▶ AVAILABLE DATA:

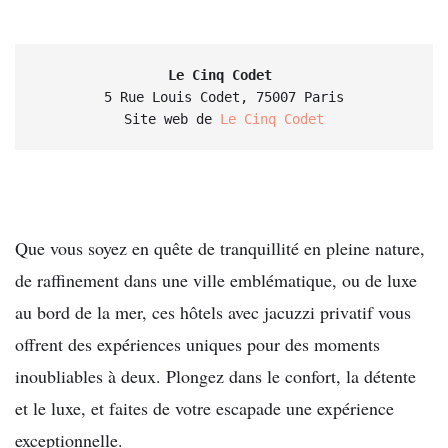
Le Cinq Codet
5 Rue Louis Codet, 75007 Paris

Site web de 
Le Cinq Codet
Que vous soyez en quête de tranquillité en pleine nature,
de raffinement dans une ville emblématique, ou de luxe
au bord de la mer, ces hôtels avec jacuzzi privatif vous
offrent des expériences uniques pour des moments
inoubliables à deux. Plongez dans le confort, la détente
et le luxe, et faites de votre escapade une expérience
exceptionnelle.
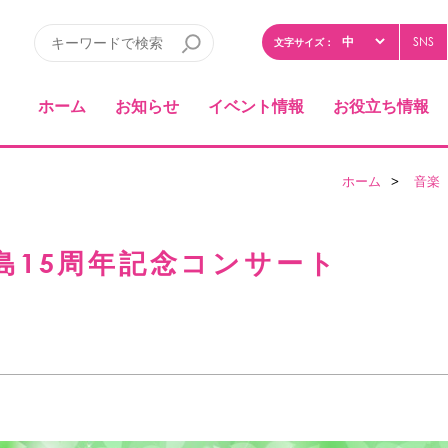
SNS
文字サイズ：
ホーム
お知らせ
イベント情報
お役立ち情報
ホーム
>
音楽
島15周年記念コンサート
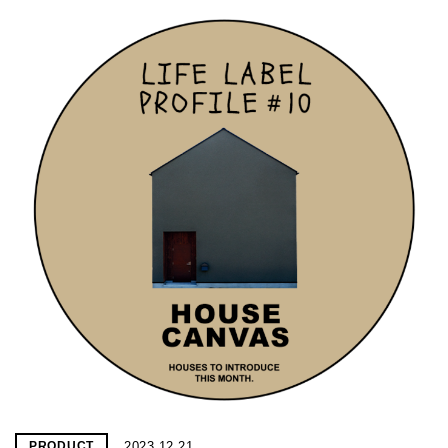
2023.12.21
PRODUCT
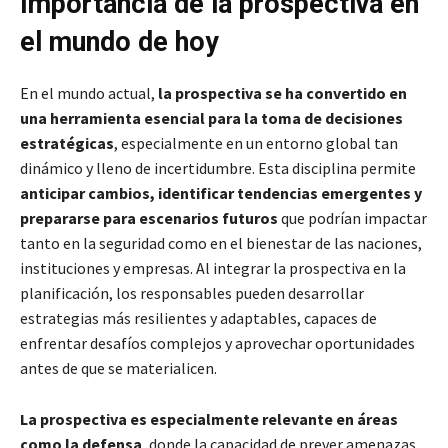
Importancia de la prospectiva en
el mundo de hoy
En el mundo actual,
la prospectiva se ha convertido en
una herramienta esencial para la toma de decisiones
estratégicas
, especialmente en un entorno global tan
dinámico y lleno de incertidumbre. Esta disciplina permite
anticipar cambios, identificar tendencias emergentes y
prepararse para escenarios futuros
que podrían impactar
tanto en la seguridad como en el bienestar de las naciones,
instituciones y empresas. Al integrar la prospectiva en la
planificación, los responsables pueden desarrollar
estrategias más resilientes y adaptables, capaces de
enfrentar desafíos complejos y aprovechar oportunidades
antes de que se materialicen.
La prospectiva es especialmente relevante en áreas
como la defensa
, donde la capacidad de prever amenazas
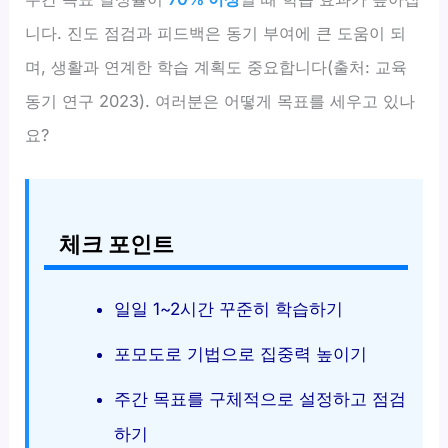
니다. 진도 점검과 피드백은 동기 부여에 큰 도움이 되
며, 생활과 연계한 학습 계획도 중요합니다(출처: 교육
동기 연구 2023). 여러분은 어떻게 목표를 세우고 있나
요?
체크 포인트
일일 1~2시간 꾸준히 학습하기
포모도로 기법으로 집중력 높이기
주간 목표를 구체적으로 설정하고 점검
하기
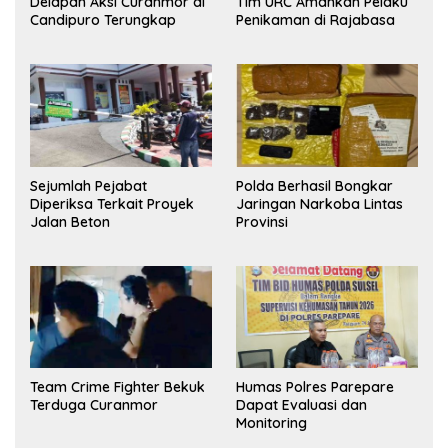
Delapan Aksi Curanmor di
Tim URC Amankan Pelaku
Candipuro Terungkap
Penikaman di Rajabasa
Sejumlah Pejabat
Polda Berhasil Bongkar
Diperiksa Terkait Proyek
Jaringan Narkoba Lintas
Jalan Beton
Provinsi
Team Crime Fighter Bekuk
Humas Polres Parepare
Terduga Curanmor
Dapat Evaluasi dan
Monitoring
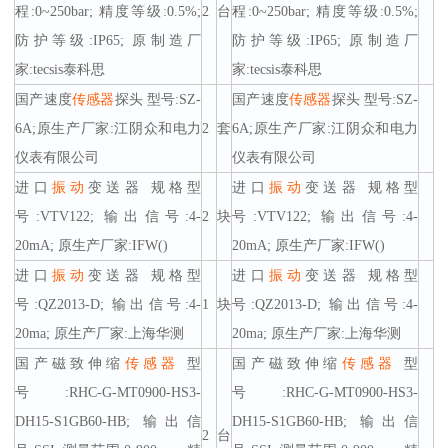
程:0~250bar; 精度等级:0.5%;
2
台
程:0~250bar; 精度等级:0.5%;
防护等级:IP65; 原制造厂
防护等级:IP65; 原制造厂
家:tecsis泰科思
家:tecsis泰科思
国产速度
传感器
探头 型号:SZ-
国产速度
传感器
探头 型号:SZ-
6A;原生产厂家:江阴众和电力
2
套
6A;原生产厂家:江阴众和电力
仪表有限公司
仪表有限公司
进口
振动
变送器 规格型
进口
振动
变送器 规格型
号:VTV122; 输出信号:4-
2
块
号:VTV122; 输出信号:4-
20mA; 原生产厂家:IFW()
20mA; 原生产厂家:IFW()
进口
振动
变送器 规格型
进口
振动
变送器 规格型
号:QZ2013-D; 输出信号:4-
1
块
号:QZ2013-D; 输出信号:4-
20ma; 原生产厂家:上海华测
20ma; 原生产厂家:上海华测
国产磁致伸缩
传感器
型
国产磁致伸缩
传感器
型
号:RHC-G-MT0900-HS3-
号:RHC-G-MT0900-HS3-
DH15-S1GB60-HB; 输出信
DH15-S1GB60-HB; 输出信
2
台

▶ EXERCISE PROMPT:
Whenever the word "como" occurs in a line of the records, that line counts once; state the total alone.

▶ WRITTEN RESPONSE:
2